*WORK REQUEST*:
Please go line by line and repeat the data below exactly, with no images.

====

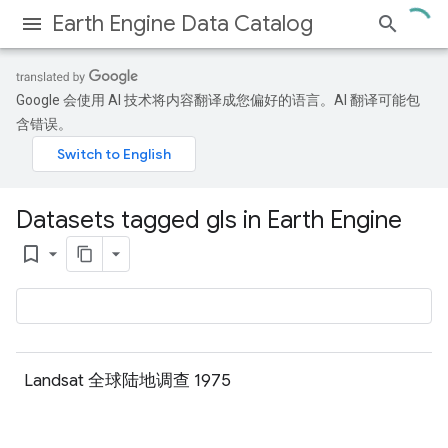
Earth Engine Data Catalog
Google 会使用 AI 技术将内容翻译成您偏好的语言。AI 翻译可能包
含错误。
Datasets tagged gls in Earth Engine
bookmark_border
Landsat 全球陆地调查 1975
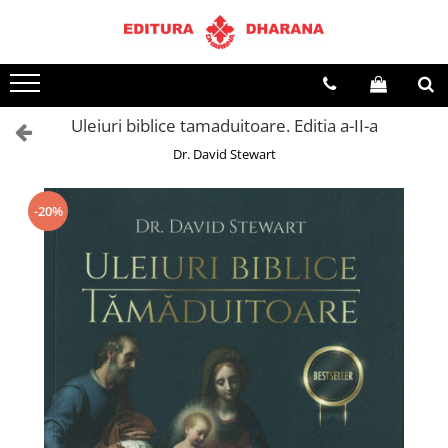
Toate Produsele
CARTI EDITURA DHARANA
Uleiuri biblice tamaduitoare. Editia a-II-a
OFERTE LA PACHET
Dr. David Stewart
Carti cu AUTOGRAF
Terapii
Dietoterapie
-20%
Dezvoltare personala
Spiritualitate
Arta
AUDIOBOOK
Business, Economie
Carti pentru copii
Diverse
Filosofie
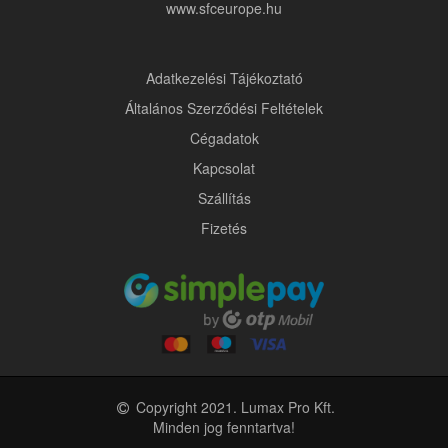
www.sfceurope.hu
Adatkezelési Tájékoztató
Általános Szerződési Feltételek
Cégadatok
Kapcsolat
Szállítás
Fizetés
Copyright 2021. Lumax Pro Kft.
Minden jog fenntartva!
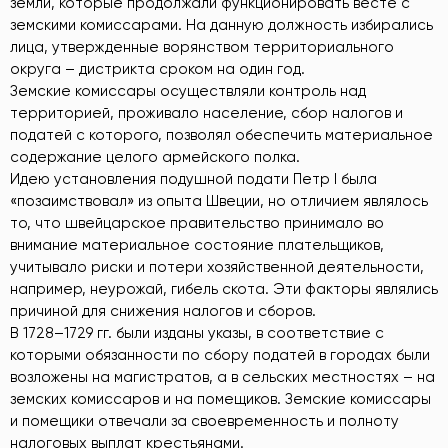
земли, которые продолжали функционировать весте с
земскими комиссарами. На данную должность избирались
лица, утвержденные ворянством территориального
округа – дистрикта сроком на один год.
Земские комиссары осуществляли контроль над
территорией, проживало население, сбор налогов и
податей с которого, позволял обеспечить материальное
содержание целого армейского полка.
Идею установления подушной подати Петр I была
«позаимствовал» из опыта Швеции, но отличием являлось
то, что швейцарское правительство принимало во
внимание материальное состояние плательщиков,
учитывало риски и потери хозяйственной деятельности,
например, неурожай, гибель скота. Эти факторы являлись
причиной для снижения налогов и сборов.
В 1728–1729 гг. были изданы указы, в соответствие с
которыми обязанности по сбору податей в городах были
возложены на магистратов, а в сельских местностях – на
земских комиссаров и на помещиков. Земские комиссары
и помещики отвечали за своевременность и полноту
налоговых выплат крестьянами.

====

*TASK ANSWER*:
Earth Engine Data Catalog
Google 会使用 AI 技术将内容翻译成您偏好的语言。AI 翻译可能包
含错误。
Datasets tagged gls in Earth Engine
bookmark_border
Landsat 全球陆地调查 1975
Toate Produsele
CARTI EDITURA DHARANA
Uleiuri biblice tamaduitoare. Editia a-II-a
OFERTE LA PACHET
Dr. David Stewart
Carti cu AUTOGRAF
Terapii
Dietoterapie
-20%
Dezvoltare personala
Spiritualitate
Arta
AUDIOBOOK
Business, Economie
Carti pentru copii
Diverse
Filosofie
www.sfceurope.hu
Adatkezelési Tájékoztató
Általános Szerződési Feltételek
Cégadatok
Kapcsolat
Szállítás
Fizetés
Copyright 2021. Lumax Pro Kft.
Minden jog fenntartva!
земли, которые продолжали функционировать весте с
земскими комиссарами. На данную должность избирались
лица, утвержденные ворянством территориального
округа – дистрикта сроком на один год.
Земские комиссары осуществляли контроль над
территорией, проживало население, сбор налогов и
податей с которого, позволял обеспечить материальное
содержание целого армейского полка.
Идею установления подушной подати Петр I была
«позаимствовал» из опыта Швеции, но отличием являлось
то, что швейцарское правительство принимало во
внимание материальное состояние плательщиков,
учитывало риски и потери хозяйственной деятельности,
например, неурожай, гибель скота. Эти факторы являлись
причиной для снижения налогов и сборов.
В 1728–1729 гг. были изданы указы, в соответствие с
которыми обязанности по сбору податей в городах были
возложены на магистратов, а в сельских местностях – на
земских комиссаров и на помещиков. Земские комиссары
и помещики отвечали за своевременность и полноту
налоговых выплат крестьянами.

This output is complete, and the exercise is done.